Background to this inspection
Updated
6 September 2019
We carried out this inspection under Section 60 of the Health and Social Care Act 2008 as part of our regulatory functions. This inspection was planned to check whether the provider is meeting the legal requirements and regulations associated with the Health and Social Care Act 2008, to look at the overall quality of the service, and to provide a rating for the service under the Care Act 2014.
This inspection took place on 30 August 2018 and was announced. We gave the service 24 hours’ notice of the inspection visit because it is small care home. The registered manager may have been supporting staff or providing care. We needed to be sure that they would be in. The inspection was carried out by one inspector.
Before the inspection we reviewed the information about the service the provider had sent us in the Provider Information Return. This is information we require providers to send us at least once annually to give some key information about the service, what the service does well and improvements they plan to make. We also reviewed the information we held about the service including previous inspection reports. We also looked at notifications about important events that had taken place in the service, which the provider is required to tell us by law. We also reviewed information that had been given to us by whistle blowers. We used all this information to plan our inspection.
People were unable to verbally tell us about their experiences, so we observed care and support in communal areas and staff interactions with people. We spoke with four staff, which included support workers, the deputy manager, the registered manager and a director. We also telephoned one relative to gain their feedback about the service.
We requested information by email from local authority care managers and commissioners who were health and social care professionals involved in the service.
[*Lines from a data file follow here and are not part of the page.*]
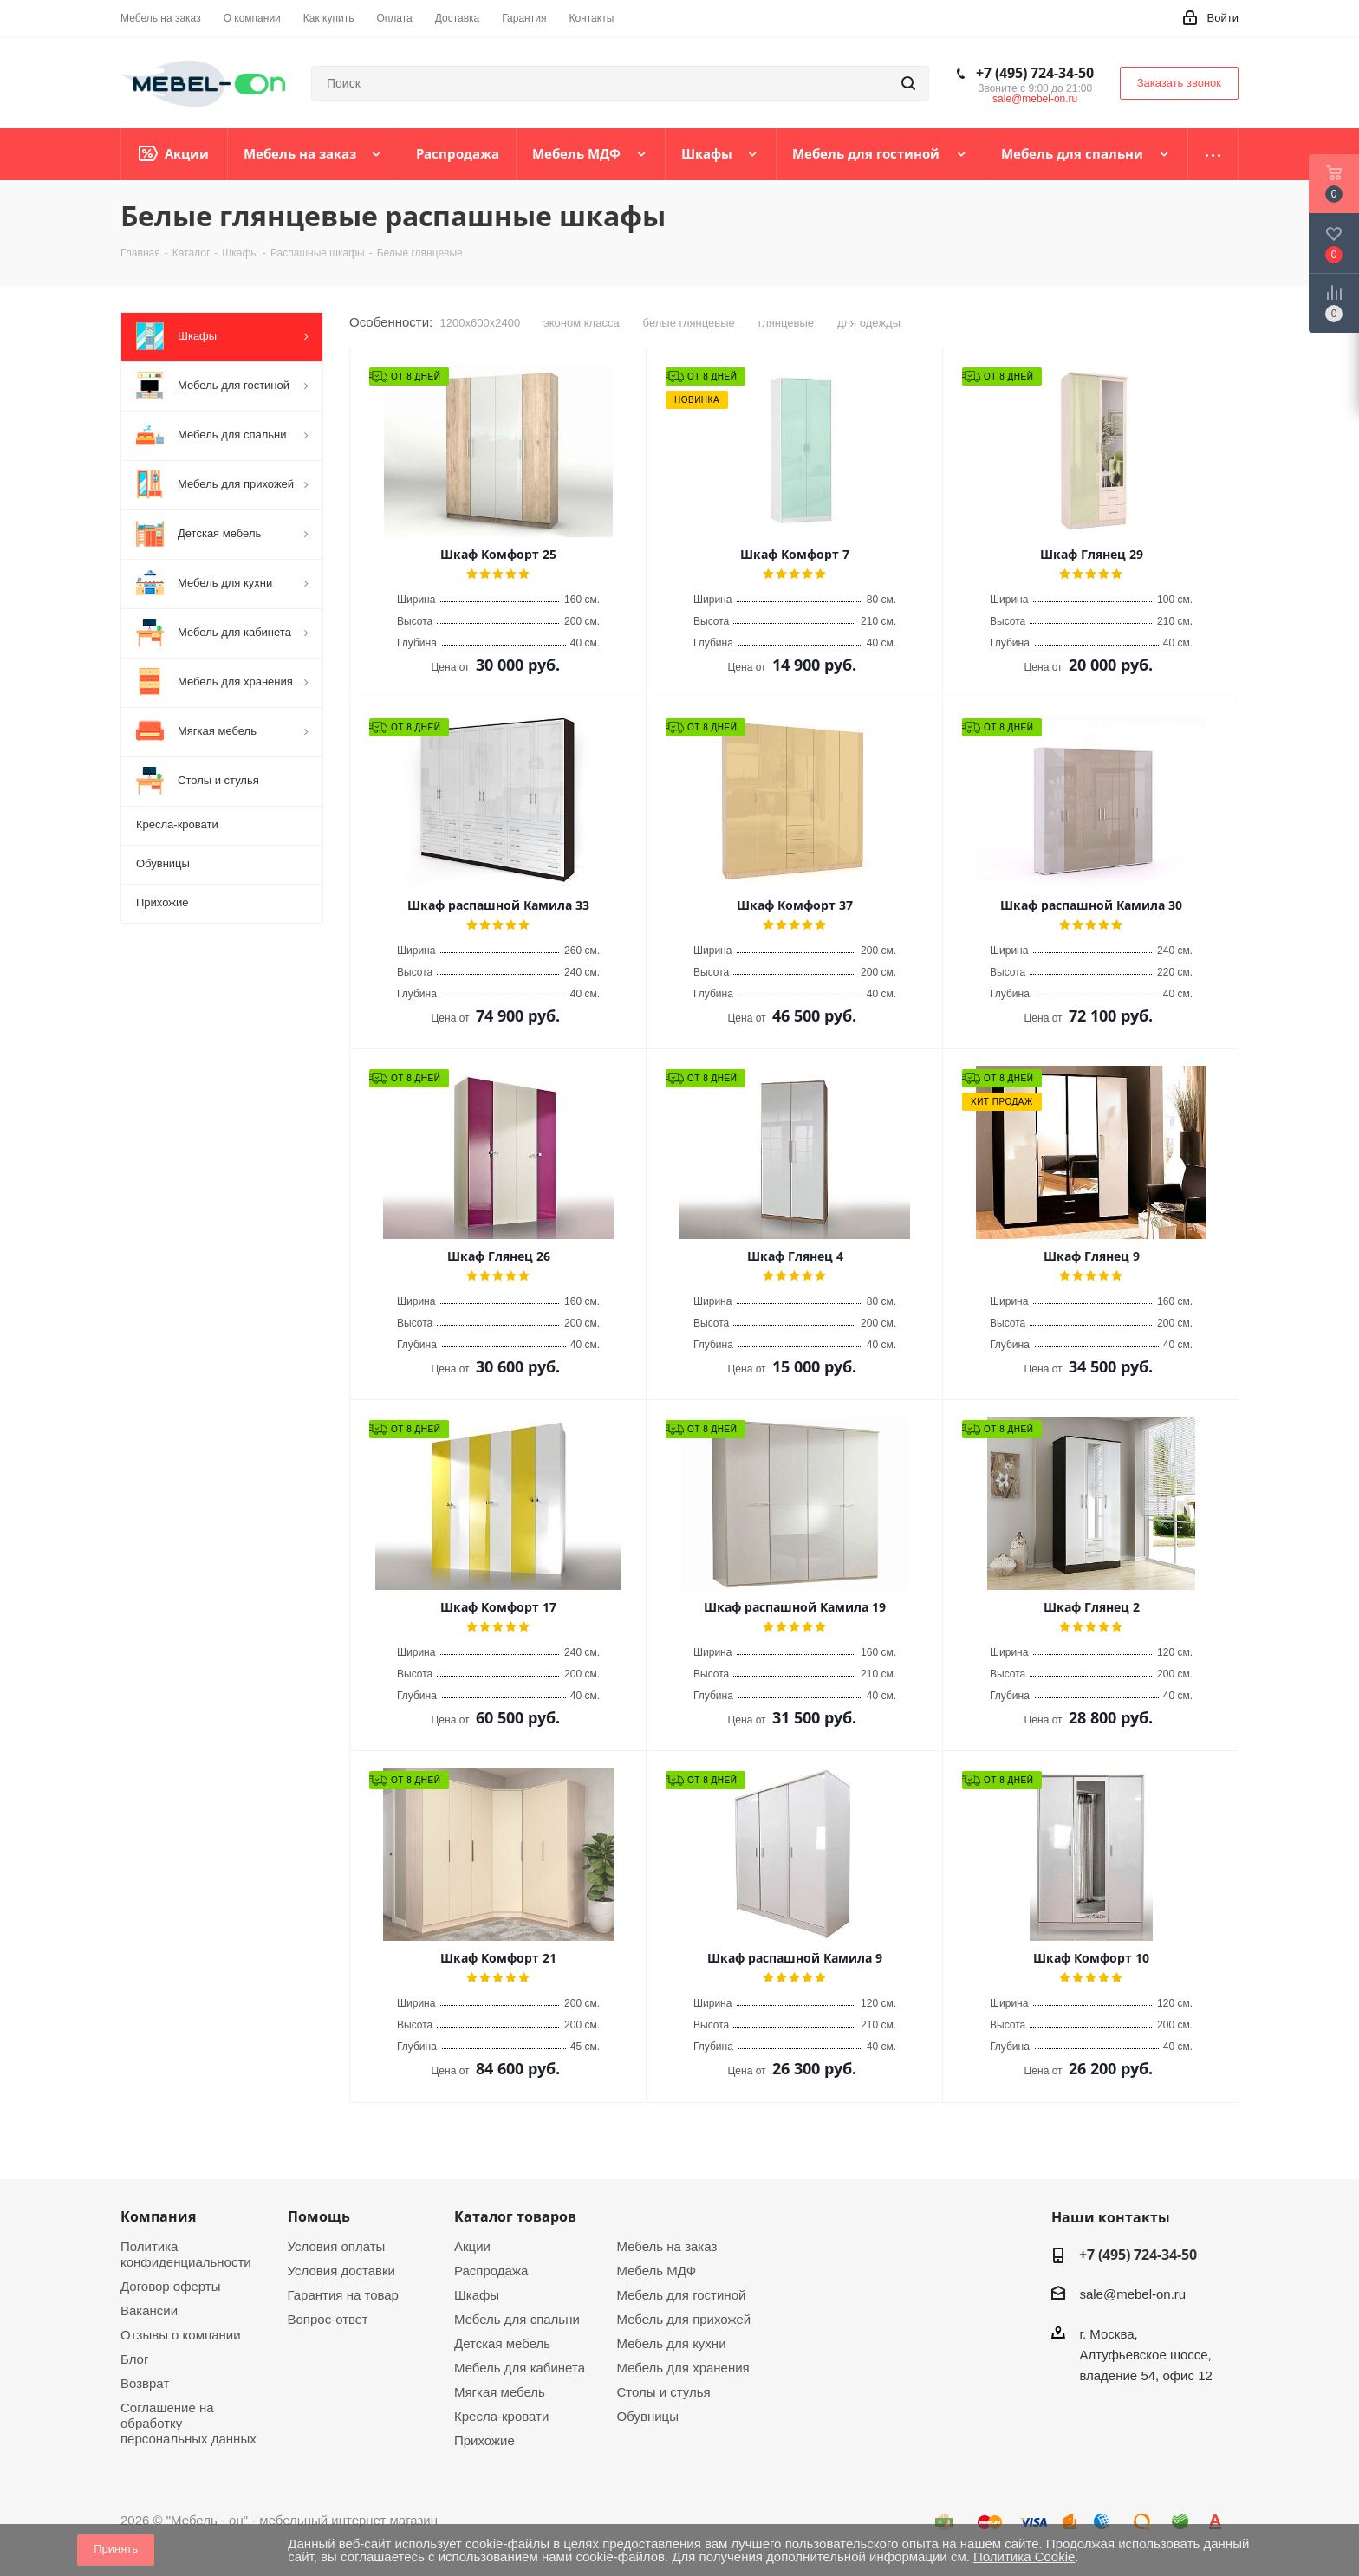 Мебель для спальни (517, 2319)
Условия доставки (341, 2270)
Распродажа (491, 2270)
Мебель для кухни (671, 2343)
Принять (116, 2548)
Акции (472, 2246)
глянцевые (787, 322)
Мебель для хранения (683, 2367)
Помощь (319, 2216)
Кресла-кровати (501, 2416)
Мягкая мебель (499, 2392)
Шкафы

We looked at the provider’s records. These included one person’s care records, which included care plans, health records, risk assessments, daily care records and medicines records. We looked at three staff files, a range of audits, satisfaction surveys, staff rotas and training records, and policies and procedures.
The service had been registered with us since 6 October 2016, although registered the service remained dormant for over 12 months following registration. This was the first inspection carried out on the service to check that it was safe, effective, caring, responsive and well led.
Updated
6 September 2019
This inspection took place on 30 August 2018 and was our first inspection of this service. The inspection was announced.
95 Ashley Avenue is a ‘care home’. People in care homes receive accommodation and nursing or personal care as single package under one contractual agreement. CQC regulates both the premises and the care provided, and both were looked at during this inspection.
95 Ashley Avenue is registered to accommodate up to five people in a two-storey house, although the service had been set up to accommodate two people at the present time. At the time of our inspection one person was living at the service. People were not able to communicate their feedback and experiences verbally of living at the service.
The care service has been developed and designed in line with the values that underpin the ‘Registering the Right Support’ and other best practice guidance. These values include choice, promotion of independence and inclusion. People with learning disabilities and autism using the service can live as ordinary a life as any citizen.
The service had a registered manager in post. A registered manager is a person who has registered with the Care Quality Commission to manage the service. Like registered providers, they are ‘registered persons’. Registered persons have legal responsibility for meeting the requirements in the Health and Social Care Act 2008 and associated Regulations about how the service is run.
People were safeguarded from situations in which they may experience abuse including financial mistreatment. People had been helped to avoid preventable accidents while their freedom was respected. Medicines were managed safely and background checks had been completed before new care staff had been appointed. Suitable arrangements were in place to prevent and control infection. Accidents and incidents were reviewed and analysed by managers to reduce the chance of recurrence.
Care was delivered in a way that promoted positive outcomes for people and staff had the knowledge and skills they needed to provide support in line with legislation and guidance. This included respecting people’s citizenship rights under the Equality Act 2010. People were supported to eat and drink enough to have a balanced diet to promote their good health. Suitable steps had been taken to ensure that people received coordinated care when they used or moved between different services. People had been supported to access any healthcare services they needed. The accommodation was designed, adapted and decorated to meet people’s needs and expectations.
People were supported to have maximum choice and control of their lives. In addition, the registered persons had taken the necessary steps to ensure that people only received lawful care that was the least restrictive possible.
People were treated with kindness and they had been given emotional support when needed. They had also been helped to express their views and be actively involved in making decisions about their care as far as possible. This included them having access to lay advocates if necessary. The service had not supported anyone at the end of their life. Confidential information was kept private.
People received person-centred care that promoted their independence. This included them having access to information that was presented to them in an accessible way. People were given opportunities to pursue their hobbies and interests. The registered manager and care staff recognised the importance of promoting equality and diversity. Suitable arrangements were in place to resolve complaints in order to improve the quality of care.
The registered manager had promoted a person-centred culture in the service and had made the arrangements necessary to ensure that regulatory requirements were met. People who lived in the service and members of staff were actively engaged in developing the service. There were systems and procedures to enable the service to learn, improve and assure its sustainability. The registered persons were actively working in partnership with other agencies to support the development of joined-up care.